Pourquoi les étudiants en médecine demandent-ils la relocalisation de l’Hôpital Général ?

Les étudiants de la Faculté de Médecine et de Pharmacie de l’Université d’État d’Haïti (FMP/EBMO-UEH) demandent la relocalisation des services de l’Hôpital de l’Université d’État d’Haïti (HUEH), communément appelé Hôpital Général.

Port-au-Prince, le 1er juillet 2026.- Depuis les attaques coordonnées de groupes armés du 29 février 2024, le centre-ville de Port-au-Prince, où se trouve l’établissement, reste largement paralysé. Les étudiants estiment que la réouverture de l’hôpital dans cette zone demeure impossible sans garanties sécuritaires.

Ils réclament donc l’installation des services hospitaliers dans un espace sécurisé afin de permettre la reprise normale de la formation médicale.

Trois mobilisations pour alerter les autorités

Les étudiants ont lancé plusieurs mouvements de protestation pour faire entendre leurs revendications.

La première mobilisation publique a eu lieu le 18 mars 2026. Les manifestants sont partis du Rectorat de l’Université d’État d’Haïti pour se rendre devant la Primature.

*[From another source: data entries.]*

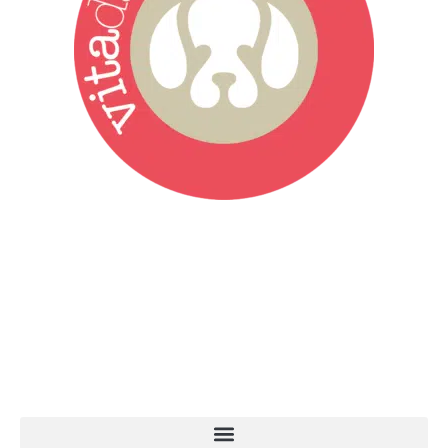
Vita da Cani è la testata giornalistica online punto di riferimento
dell’informazione a tutto tondo sul mondo del cane. Una redazione
giovane e dinamica, sempre sul pezzo, attenta osservatrice di tutto
quel che accade attorno al nostro amico a 4 zampe. News,
approfondimenti, informazione, interviste. Sempre con il cane al
centro del mondo. Online dal 2007. Testata giornalistica registrata
presso il Tribunale di Ancona al nr. 2988/2023. Direttore
Responsabile Roberto Ceccarelli.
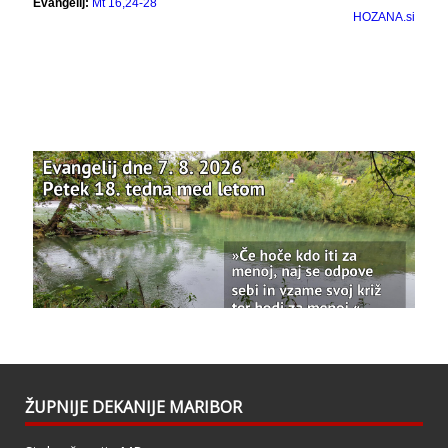
Bazilika Matere Usmiljenja
12 months ago
Že 125 let - za vas.
www.bazilika.info/125-letnica-
posvetitve-cerkve/
Photo
View on Facebook
·
Share
Bazilika Matere Usmiljenja
updated their
status.
1 years ago
This content isn't available right now
When this happens, it's usually because the
owner only shared it with a small group of
people, changed who can see it or it's been
ŽUPNIJE DEKANIJE MARIBOR
deleted.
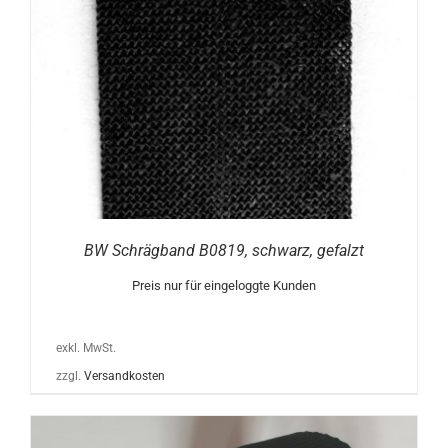
BW Schrägband B0819, schwarz, gefalzt
Preis nur für eingeloggte Kunden
exkl. MwSt.
zzgl.
Versandkosten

Le 22 juin 2026, ils ont organisé une deuxième marche devant la résidence officielle du Premier ministre à Musseau. La manifestation a été dispersée par la Police nationale d’Haïti (PNH) à l’aide de gaz lacrymogènes, selon les étudiants.

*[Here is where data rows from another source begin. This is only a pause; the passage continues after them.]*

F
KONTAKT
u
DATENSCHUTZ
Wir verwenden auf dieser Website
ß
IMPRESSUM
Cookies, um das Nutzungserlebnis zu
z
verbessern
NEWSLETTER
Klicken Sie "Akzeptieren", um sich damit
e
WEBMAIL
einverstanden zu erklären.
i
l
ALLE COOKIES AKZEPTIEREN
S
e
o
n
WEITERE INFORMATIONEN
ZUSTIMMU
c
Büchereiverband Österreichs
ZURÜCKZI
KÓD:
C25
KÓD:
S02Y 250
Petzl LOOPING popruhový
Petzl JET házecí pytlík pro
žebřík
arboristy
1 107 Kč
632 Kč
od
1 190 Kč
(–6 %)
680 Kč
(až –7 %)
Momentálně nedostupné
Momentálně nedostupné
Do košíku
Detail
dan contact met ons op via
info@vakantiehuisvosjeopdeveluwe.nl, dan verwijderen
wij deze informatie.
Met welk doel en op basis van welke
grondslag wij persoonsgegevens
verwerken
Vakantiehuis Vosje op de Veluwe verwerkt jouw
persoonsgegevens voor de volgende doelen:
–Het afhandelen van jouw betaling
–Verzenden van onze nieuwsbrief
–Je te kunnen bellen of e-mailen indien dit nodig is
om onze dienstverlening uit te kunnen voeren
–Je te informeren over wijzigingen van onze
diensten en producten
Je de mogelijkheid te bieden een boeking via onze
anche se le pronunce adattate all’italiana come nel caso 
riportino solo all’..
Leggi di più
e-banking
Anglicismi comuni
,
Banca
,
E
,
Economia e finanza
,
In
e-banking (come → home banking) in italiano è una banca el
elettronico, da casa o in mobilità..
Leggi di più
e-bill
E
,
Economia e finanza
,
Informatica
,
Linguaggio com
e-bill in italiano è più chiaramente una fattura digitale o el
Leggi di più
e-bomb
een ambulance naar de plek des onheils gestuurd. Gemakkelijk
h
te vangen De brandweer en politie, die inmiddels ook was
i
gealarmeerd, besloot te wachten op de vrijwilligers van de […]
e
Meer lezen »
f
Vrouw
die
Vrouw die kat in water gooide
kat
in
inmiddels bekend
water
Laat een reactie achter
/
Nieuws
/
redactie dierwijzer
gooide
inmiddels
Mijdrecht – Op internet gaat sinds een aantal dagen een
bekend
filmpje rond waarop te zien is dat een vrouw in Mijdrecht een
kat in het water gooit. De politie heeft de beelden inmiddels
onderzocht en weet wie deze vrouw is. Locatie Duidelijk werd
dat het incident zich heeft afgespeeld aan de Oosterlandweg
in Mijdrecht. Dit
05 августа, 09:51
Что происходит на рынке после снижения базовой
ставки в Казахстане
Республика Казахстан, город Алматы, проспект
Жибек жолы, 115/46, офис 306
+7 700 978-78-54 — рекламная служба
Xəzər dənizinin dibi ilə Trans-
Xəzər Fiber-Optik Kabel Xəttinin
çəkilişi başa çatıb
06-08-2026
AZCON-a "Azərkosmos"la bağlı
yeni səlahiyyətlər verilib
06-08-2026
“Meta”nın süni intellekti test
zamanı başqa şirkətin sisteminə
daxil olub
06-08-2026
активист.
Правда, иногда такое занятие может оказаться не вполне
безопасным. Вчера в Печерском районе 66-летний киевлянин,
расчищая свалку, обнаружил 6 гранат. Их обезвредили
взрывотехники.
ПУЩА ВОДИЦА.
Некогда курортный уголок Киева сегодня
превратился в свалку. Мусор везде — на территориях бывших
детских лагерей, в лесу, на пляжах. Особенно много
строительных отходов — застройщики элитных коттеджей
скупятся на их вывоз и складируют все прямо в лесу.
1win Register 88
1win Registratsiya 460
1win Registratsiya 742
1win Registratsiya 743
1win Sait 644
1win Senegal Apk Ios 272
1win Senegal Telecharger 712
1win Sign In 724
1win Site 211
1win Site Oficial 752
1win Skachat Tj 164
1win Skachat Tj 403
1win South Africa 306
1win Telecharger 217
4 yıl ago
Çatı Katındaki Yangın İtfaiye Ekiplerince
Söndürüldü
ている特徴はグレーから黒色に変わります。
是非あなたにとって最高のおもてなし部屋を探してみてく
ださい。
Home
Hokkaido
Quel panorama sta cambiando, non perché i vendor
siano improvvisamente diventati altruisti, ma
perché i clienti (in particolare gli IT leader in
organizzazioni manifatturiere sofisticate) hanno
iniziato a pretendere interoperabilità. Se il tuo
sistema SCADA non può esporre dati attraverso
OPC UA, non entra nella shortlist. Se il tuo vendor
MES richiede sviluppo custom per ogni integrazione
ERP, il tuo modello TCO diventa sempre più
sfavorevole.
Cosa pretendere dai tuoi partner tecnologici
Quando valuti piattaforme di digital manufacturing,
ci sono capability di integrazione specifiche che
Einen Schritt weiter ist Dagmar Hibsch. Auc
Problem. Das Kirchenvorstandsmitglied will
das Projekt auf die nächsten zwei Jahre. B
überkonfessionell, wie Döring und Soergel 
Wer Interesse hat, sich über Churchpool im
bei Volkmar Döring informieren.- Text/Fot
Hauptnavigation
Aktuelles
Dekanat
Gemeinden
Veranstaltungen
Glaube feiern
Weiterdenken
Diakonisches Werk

Le 1er juillet 2026, une troisième marche pacifique sur la route de Bourdon a été marquée par un nouvel incident. Un étudiant a été blessé par balle au bras, provoquant une vague d’indignation dans le milieu médical et universitaire.

Une formation médicale sans pratique hospitalière

Pour les étudiants, la fermeture prolongée de l’Hôpital Général menace leur formation.

Ils rappellent que la médecine ne s’apprend pas uniquement dans les amphithéâtres. Les stages cliniques, le contact avec les patients et la pratique hospitalière sont indispensables pour former des médecins compétents.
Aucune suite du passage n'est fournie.